Update tests, and fix discovered bugs #68

althonos · 2017-08-31T20:30:57Z

Hi Will, I updated the tests in fs.test with some missing checks, and discovered some new bugs I will fix gradually in this PR.

New tests

FS.copy, FS.move, FS.copydir and FS.movedir should raise ResourceNotFound when the source is nowhere to be found
FS.copy and FS.move should probably raise FileExpected when the source is a directory (not listed in the documentation, but makes sense I guess ?...)
FS.movedir and FS.copydir should raise DirectoryExpected when the source is a file
If a filesystem is advertising itself as case insensitive, check that's true
If a filesystem is advertising itself as supporting unicode paths, check that's true
Check that file-like objects returned by FS.openbin:
- have a seek method that returns the new absolute position when called
- have a write method that returns the number of bytes (in binary mode) / characters (in text mode) written
- have a truncate method that returns the new length of the file

Discovered bugs

~~FTPFile.seek, FTPFile.truncate and FTPFile.write do not return anything~~ fixed
~~FTPFS crashes on unicode paths (/földér)~~ fixed, see below
~~MemoryFile.write and MemoryFile.truncate do not return anything~~ fixed
~~many filesystem's move and copy do not raise FileExpected when given a directory~~ fixed by fixing FS.copy and FS.move

About FTPFS

FTP servers supporting UTF-8 encoded paths display the feature UTF8. But the ftplib.FTP objects require to set the encoding before connecting to the server, or else the server and the client encoding will not be synchronised (client will send utf-8 paths but server will treat them as latin-1).

To fix this, the encoding is checked when accessing the FTPFS.ftp property for the first time.

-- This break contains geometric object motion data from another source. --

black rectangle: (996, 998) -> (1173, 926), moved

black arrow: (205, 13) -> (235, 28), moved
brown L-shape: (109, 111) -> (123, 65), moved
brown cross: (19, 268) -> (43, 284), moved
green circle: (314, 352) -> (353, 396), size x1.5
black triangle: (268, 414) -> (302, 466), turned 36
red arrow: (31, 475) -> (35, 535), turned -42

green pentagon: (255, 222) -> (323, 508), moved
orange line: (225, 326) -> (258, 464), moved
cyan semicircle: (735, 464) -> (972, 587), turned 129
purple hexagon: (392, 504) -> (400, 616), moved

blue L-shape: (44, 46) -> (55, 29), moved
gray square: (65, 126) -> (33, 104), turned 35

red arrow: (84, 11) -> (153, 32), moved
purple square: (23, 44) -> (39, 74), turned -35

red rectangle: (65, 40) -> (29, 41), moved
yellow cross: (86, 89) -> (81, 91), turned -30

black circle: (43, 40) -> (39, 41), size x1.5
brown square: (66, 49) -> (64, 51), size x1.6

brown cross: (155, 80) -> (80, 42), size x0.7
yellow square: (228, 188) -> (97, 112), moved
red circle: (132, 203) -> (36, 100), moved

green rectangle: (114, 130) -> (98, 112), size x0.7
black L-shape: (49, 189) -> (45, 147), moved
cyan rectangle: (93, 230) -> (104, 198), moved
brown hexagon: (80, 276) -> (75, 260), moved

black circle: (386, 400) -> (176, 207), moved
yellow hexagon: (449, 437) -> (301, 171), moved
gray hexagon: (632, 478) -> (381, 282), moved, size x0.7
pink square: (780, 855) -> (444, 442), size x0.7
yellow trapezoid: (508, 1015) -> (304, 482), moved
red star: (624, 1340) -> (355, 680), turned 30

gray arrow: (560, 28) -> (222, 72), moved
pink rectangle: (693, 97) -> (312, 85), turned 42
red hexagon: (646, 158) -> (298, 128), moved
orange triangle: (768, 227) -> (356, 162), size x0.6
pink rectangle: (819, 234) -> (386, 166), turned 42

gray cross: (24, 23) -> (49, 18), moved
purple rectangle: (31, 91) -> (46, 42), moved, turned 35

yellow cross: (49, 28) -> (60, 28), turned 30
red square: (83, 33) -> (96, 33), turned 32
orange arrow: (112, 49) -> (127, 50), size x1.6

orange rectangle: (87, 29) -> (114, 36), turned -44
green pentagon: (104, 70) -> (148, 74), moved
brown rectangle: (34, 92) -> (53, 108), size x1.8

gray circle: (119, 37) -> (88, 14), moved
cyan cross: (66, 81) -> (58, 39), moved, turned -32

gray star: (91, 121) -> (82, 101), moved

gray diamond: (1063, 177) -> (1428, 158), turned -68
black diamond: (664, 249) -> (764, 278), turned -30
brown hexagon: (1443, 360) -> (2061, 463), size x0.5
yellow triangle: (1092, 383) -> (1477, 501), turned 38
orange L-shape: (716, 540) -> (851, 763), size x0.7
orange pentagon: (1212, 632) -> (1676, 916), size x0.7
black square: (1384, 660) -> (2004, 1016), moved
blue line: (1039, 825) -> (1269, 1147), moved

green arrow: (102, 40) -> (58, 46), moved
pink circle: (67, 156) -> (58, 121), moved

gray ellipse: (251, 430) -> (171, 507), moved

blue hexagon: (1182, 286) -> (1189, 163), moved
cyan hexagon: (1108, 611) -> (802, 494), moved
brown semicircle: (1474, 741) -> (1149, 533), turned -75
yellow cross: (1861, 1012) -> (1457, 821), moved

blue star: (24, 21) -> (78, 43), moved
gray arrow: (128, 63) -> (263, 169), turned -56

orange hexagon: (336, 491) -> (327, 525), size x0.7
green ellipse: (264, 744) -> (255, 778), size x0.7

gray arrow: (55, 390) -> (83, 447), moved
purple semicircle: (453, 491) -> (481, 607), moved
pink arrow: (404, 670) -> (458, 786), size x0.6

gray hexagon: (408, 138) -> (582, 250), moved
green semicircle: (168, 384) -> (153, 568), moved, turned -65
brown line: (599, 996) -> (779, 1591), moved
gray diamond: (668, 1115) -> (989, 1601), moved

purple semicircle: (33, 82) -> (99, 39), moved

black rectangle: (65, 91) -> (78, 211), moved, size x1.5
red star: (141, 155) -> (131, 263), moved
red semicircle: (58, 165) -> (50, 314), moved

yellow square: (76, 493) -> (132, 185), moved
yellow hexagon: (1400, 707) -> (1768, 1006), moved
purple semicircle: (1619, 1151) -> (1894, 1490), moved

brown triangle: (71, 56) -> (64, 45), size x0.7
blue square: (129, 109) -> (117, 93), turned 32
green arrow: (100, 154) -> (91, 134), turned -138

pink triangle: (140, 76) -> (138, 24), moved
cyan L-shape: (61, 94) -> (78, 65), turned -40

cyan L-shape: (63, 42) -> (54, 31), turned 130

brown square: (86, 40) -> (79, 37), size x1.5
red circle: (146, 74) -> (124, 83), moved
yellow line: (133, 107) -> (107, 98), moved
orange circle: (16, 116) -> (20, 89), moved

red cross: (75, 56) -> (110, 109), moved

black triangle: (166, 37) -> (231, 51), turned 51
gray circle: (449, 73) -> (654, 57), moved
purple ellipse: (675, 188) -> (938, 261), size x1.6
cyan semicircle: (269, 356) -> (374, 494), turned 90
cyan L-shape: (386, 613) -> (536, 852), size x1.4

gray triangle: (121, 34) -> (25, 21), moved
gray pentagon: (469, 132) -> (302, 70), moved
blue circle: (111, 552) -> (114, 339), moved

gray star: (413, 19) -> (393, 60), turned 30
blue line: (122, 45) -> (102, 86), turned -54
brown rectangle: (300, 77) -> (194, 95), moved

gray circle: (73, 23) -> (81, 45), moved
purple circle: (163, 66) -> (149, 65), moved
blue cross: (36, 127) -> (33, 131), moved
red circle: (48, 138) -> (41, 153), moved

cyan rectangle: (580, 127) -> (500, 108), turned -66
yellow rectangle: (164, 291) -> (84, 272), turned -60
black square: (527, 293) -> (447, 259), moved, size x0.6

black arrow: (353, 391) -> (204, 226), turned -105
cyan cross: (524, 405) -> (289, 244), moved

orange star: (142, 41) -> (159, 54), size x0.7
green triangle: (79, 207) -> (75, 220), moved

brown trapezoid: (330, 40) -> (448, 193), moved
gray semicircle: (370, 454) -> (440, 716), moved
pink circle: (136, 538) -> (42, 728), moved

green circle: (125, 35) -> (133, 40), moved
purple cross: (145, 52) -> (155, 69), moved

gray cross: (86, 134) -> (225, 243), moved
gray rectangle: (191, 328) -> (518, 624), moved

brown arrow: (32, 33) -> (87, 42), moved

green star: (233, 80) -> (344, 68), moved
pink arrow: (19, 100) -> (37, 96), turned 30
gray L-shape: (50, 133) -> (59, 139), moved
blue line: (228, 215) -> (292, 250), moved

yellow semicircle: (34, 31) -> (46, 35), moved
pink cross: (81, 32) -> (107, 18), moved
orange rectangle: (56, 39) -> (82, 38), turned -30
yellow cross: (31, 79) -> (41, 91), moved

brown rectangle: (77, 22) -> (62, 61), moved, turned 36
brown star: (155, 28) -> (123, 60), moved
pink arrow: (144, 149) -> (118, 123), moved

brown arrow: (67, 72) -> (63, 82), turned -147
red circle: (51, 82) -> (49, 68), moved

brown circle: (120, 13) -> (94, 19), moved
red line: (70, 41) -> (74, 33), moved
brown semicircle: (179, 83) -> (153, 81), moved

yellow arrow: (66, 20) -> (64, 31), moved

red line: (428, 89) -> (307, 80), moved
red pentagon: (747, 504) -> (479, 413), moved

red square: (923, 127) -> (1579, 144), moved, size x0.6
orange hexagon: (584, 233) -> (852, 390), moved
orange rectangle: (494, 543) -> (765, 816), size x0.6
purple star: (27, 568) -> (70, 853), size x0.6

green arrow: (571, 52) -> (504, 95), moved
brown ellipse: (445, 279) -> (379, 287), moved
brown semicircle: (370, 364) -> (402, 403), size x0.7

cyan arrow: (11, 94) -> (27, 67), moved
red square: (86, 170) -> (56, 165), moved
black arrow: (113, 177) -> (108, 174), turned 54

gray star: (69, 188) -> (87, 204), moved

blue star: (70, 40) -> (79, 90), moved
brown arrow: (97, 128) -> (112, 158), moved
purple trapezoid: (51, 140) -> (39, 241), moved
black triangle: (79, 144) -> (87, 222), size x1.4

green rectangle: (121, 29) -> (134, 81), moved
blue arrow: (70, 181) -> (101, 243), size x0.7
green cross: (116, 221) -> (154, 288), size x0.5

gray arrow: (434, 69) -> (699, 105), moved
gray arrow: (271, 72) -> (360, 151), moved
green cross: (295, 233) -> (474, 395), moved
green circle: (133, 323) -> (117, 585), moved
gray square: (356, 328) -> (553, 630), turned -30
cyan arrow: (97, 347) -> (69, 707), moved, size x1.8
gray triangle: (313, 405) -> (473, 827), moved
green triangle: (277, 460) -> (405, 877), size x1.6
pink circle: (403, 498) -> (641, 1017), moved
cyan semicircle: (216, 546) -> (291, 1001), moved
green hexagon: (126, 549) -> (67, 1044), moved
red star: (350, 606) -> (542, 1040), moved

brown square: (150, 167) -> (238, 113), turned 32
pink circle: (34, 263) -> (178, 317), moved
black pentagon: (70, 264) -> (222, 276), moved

A mock connection is established to check for the UTF8 feature ; then, a proper connection is established, with utf-8 as the encoding if available, and latin-1 otherwise. Then, any new ftp connection will use the previous encoding, so the overhead is limited.

About test_ftpfs

I rewrote the class so that a new server is created once by class instead of before each test, which was a lot longer for nothing. I also made use of pyftpdlib.test.FTPd instead of externally calling the file and then task-killing the thread, which was a lot hackier.

I still think there is an issue with the timeout of FTPFS objects, since the test_connection_error tests take a really long time, longer than what they should take given the timeout.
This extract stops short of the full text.